Note that even though the IRIS class is called "Person", we are exposing the class as the "contact" resource to our REST consumers. Let's start off with a basic GET request to demonstrate how a data consumer can interact with the contact resource:  

http://localhost:52773/csp/USER/phonebook-sample/api/contact/2

{
"_id": "2",
"name": "Harrison,Angela C.",
"phones":[
{"_id": "2||15","number": "499-388-2049","type": "Office"},
{"_id": "2||32","number": "227-915-3954","type": "Mobile"}
]}

Great, we're already consuming IRIS data over REST! 

Out-of-the-Box Queries

The above is good for loading a particular known instance of a resource, but what if you want to leverage IRIS's querying capabilities?  The AppS.REST framework gives us some querying abilities right out of the box.  For example the following GET request fetches all contacts:

http://localhost:52773/csp/USER/phonebook-sample/api/contact

Notice, it looks the same as above, only without a contact id specified. To request contacts with a given name, we can add a URL parameter:

http://localhost:52773/csp/USER/phonebook-sample/api/contact?name[eq]=Harrison,Angela C.

[{
"_id": "2",
"name": "Harrison,Angela C.",
"phones":[{"_id": "2||15", "number": "499-388-2049", "type": "Office"…]
}]

We can imagine an app that allows the user to search contacts by the first letters in their last name.  We can achieve that with another operator:

http://localhost:52773/csp/USER/phonebook-sample/api/contact?name[stwith]=Harri

We now get back all contacts whose names start with "Harri":

[{
"_id": "2",
"name": "Harrison,Angela C.",
"phones":[{"_id": "2||15", "number": "499-388-2049", "type": "Office"…]
},{
"_id": "47",
"name": "Harrison,Yan N.",
"phones":[{"_id": "47||26", "number": "372-757-5547", "type": "Mobile" },…]
}]

AppS.REST supports 7 operators that translate directly into SQL:
        "lte": " < "
        "gte": " > "
        "eq": " = "
        "leq": " <= "
        "geq": " >= "
        "stwith": " %startswith "
        "isnull": " is null"

Exposing Class Queries As REST Actions

What if we want to leverage more complicated or previously existing queries in our REST application?  We can expose any class query as a REST Action!

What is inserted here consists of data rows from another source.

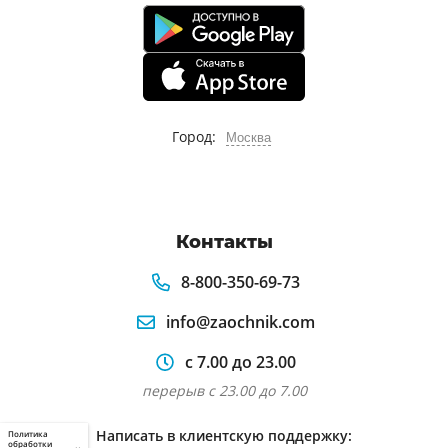
Город:
Москва
Контакты
8-800-350-69-73
info@zaochnik.com
с 7.00 до 23.00
перерыв с 23.00 до 7.00
Написать в клиентскую поддержку:
Политика
обработки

The Person class has a query called FindByPhone, which uses the `PhoneNumber` table to look up People by a phoneFragment:

Query FindByPhone(phoneFragment As %String) As %SQLQuery
{
select distinct Person
from Sample_Phonebook_Model.PhoneNumber
where $Translate(PhoneNumber,' -+()') [ $Translate(:phoneFragment,' -+()')
}

The AppS.REST framework will automatically generate the appropriate JSON representation from the ids returned by the query.

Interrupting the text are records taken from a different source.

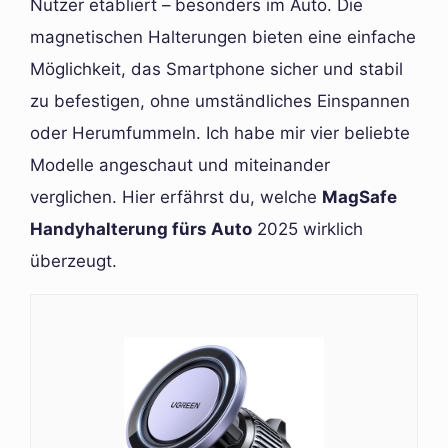
Nutzer etabliert – besonders im Auto. Die
magnetischen Halterungen bieten eine einfache
Möglichkeit, das Smartphone sicher und stabil
zu befestigen, ohne umständliches Einspannen
oder Herumfummeln. Ich habe mir vier beliebte
Modelle angeschaut und miteinander
verglichen. Hier erfährst du, welche
MagSafe
Handyhalterung fürs Auto
2025 wirklich
überzeugt.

To expose the query, we add an entry in Person's ActionMap XData block to define a "find-by-phone" endpoint under the contact resource:

XData ActionMap
<action name="find-by-phone" target="class" method="GET" query="FindByPhone">
<argument name="phoneFragment" target="phoneFragment" source="url" />
</action>

That action now targets the FindByPhone class query, and it expects one argument for phoneFragment as a URL parameter.

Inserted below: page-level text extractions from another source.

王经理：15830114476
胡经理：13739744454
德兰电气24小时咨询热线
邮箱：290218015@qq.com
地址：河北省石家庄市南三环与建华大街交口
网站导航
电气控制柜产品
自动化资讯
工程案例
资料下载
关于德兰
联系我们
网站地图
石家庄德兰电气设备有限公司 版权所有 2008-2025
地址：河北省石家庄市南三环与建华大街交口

Now if we make a GET request to the contact resource's $find-by-phone endpoint, we get back all contacts that have a matching phone number:
http://localhost:52773/csp/USER/phonebook-sample/api/contact/$find-by-phone?phoneFragment=641

[{
"_id": "19",
"name": "Ipsen,Rob Z.",
"phones":[{"_id": "19||211", "number": "641-489-2449", "type": "Home"}]
},{
"_id": "86",
"name": "Newton,Phil Y.",
"phones":[{"_id": "86||108", "number": "380-846-4132", "type": "Mobile"}]
}]

Exposing ObjectScript Methods As REST Actions

Exposing queries can be useful, but what if we want to expose application code written in ObjectScript? Let's take a look at Model.Person's AddPhoneNumber method:

Method AddPhoneNumber(phoneNumber As Sample.Phonebook.Model.PhoneNumber) As Sample.Phonebook.Model.Person
{
    Set phoneNumber.Person = $This
    $$$ThrowOnError(phoneNumber.%Save())
    Quit $This
}

This instance method is called to add a phone number to an existing person, so lets see how it can be exposed as a REST action, much like the class query example above.

In Model.Person's ActionMap, we see another entry that calls the AddByPhone Method:

<action name="add-phone" target="instance" method="POST" call="AddPhoneNumber">
<argument name="phoneNumber" target="phoneNumber" source="body" />
</action>

Unlike the find-by-phone action, this one targets an instance of Model.Person, so our request URL will need to include an id after the resource:

http://localhost:52773/csp/USER/phonebook-sample/api/contact/2/$add-phone

The AppS.REST framework will automatically instantiate an object for the Person with id=2, and run the instance method on it.

The action map defines this as a POST action, and it expects a phoneNumber in the body of the request.  AppS.REST will automatically translate the json body of the post into an instance of the Phone class since Phone also extends AppS.REST.Model.Adaptor.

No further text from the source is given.